This wide-ranging report is based on data from the AUSSEA survey of student engagement, & includes chapters on Maori and Pasifika student engagement; engagement in relation to field of study; the experiences of international students; relationships between engagement, preparation for study, and employment; students’ departure intentions; differences between part-time & full-time students; and the impact of distance education cf on-campus learning on student engagement. The survey has 6 engagement scales (academic challenge, active learning, student/staff interactions, enriching educational experiences, supportive learning environment, & work-integrated learning), & 7 outcome scales (higher-order thinking, general learning outcomes, general development outcomes, career readiness, average overall grade, departure intention, and overall satisfaction). In Radloff’s report the AUSSE data from NZ were also benchmarked against responses from Australian, South African, and US undergraduate students.

The results, said Gerry, were generally good but (& the report also makes this clear) not entirely comforting.
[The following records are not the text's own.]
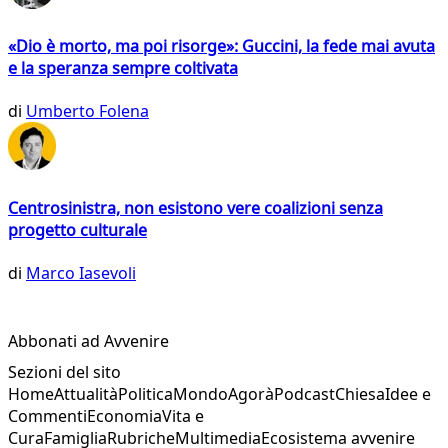
«Dio è morto, ma poi risorge»: Guccini, la fede mai avuta
e la speranza sempre coltivata
di
Umberto Folena
Centrosinistra, non esistono vere coalizioni senza
progetto culturale
di
Marco Iasevoli
Abbonati ad Avvenire
Sezioni del sito
Home
Attualità
Politica
Mondo
Agorà
Podcast
Chiesa
Idee e
Commenti
Economia
Vita e
Cura
Famiglia
Rubriche
Multimedia
Ecosistema avvenire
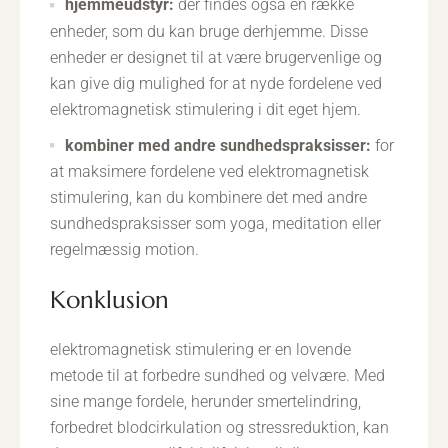
hjemmeudstyr:
der findes også en række
enheder, som du kan bruge derhjemme. Disse
enheder er designet til at være brugervenlige og
kan give dig mulighed for at nyde fordelene ved
elektromagnetisk stimulering i dit eget hjem.
kombiner med andre sundhedspraksisser:
for
at maksimere fordelene ved elektromagnetisk
stimulering, kan du kombinere det med andre
sundhedspraksisser som yoga, meditation eller
regelmæssig motion.
konklusion
elektromagnetisk stimulering er en lovende
metode til at forbedre sundhed og velvære. Med
sine mange fordele, herunder smertelindring,
forbedret blodcirkulation og stressreduktion, kan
In measures of engagement, for example, NZ students rated the quality of staff-student interactions quite poorly (an average score of 18 compared to 35 in the US); and a low proportion (across all countries) felt that they had enriching educational environments – while at the same time strongly agreeing that they had quite a supportive learning environment!
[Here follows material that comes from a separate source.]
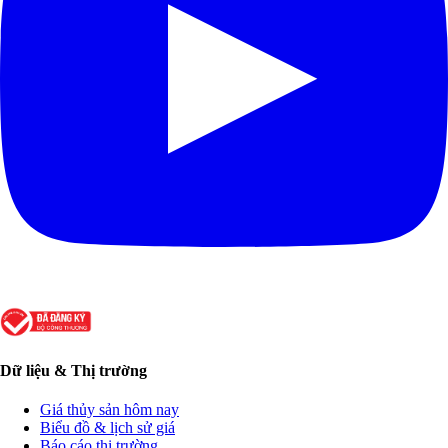
Dữ liệu & Thị trường
Giá thủy sản hôm nay
Biểu đồ & lịch sử giá
Báo cáo thị trường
And on the ‘outcomes’ scales, only about a third of NZ first-year students felt that they had gained some level of career readiness through their uni studies. At the same time, around 30% of them had considered leaving university (yes, there were a range of reasons underlying this). Even by the end of the degree only 35% felt that they were really career-ready, & 29% had considered leaving during the year. This is not particularly positive.
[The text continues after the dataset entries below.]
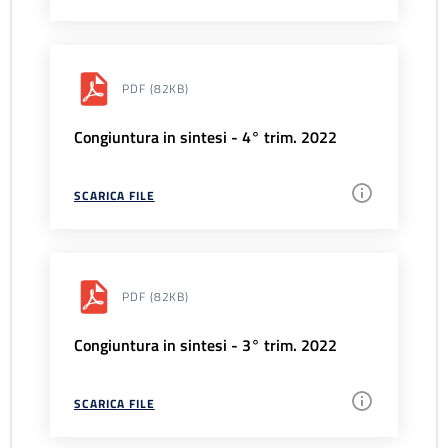
PDF
(82KB)
Congiuntura in sintesi - 4° trim. 2022
SCARICA FILE
PDF
(82KB)
Congiuntura in sintesi - 3° trim. 2022
SCARICA FILE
Overall, for the natural & physical sciences, NZ students felt that: they didn’t get a lot of support from their university; they were less likely to answer questions or get involved in discussions; they had low levels of interaction with others in their class; felt they had lower career readiness, and lower levels of workplace-integrated learning experiences, than students from other disciplines (in fact, in this 2011 report only 9% reported involvement in some sort of placement or work experience); tended to have jobs unrelated to their future study/career hopes; and were less likely than those from other disciplines to feel that their study at uni helped prepare them for the workplace.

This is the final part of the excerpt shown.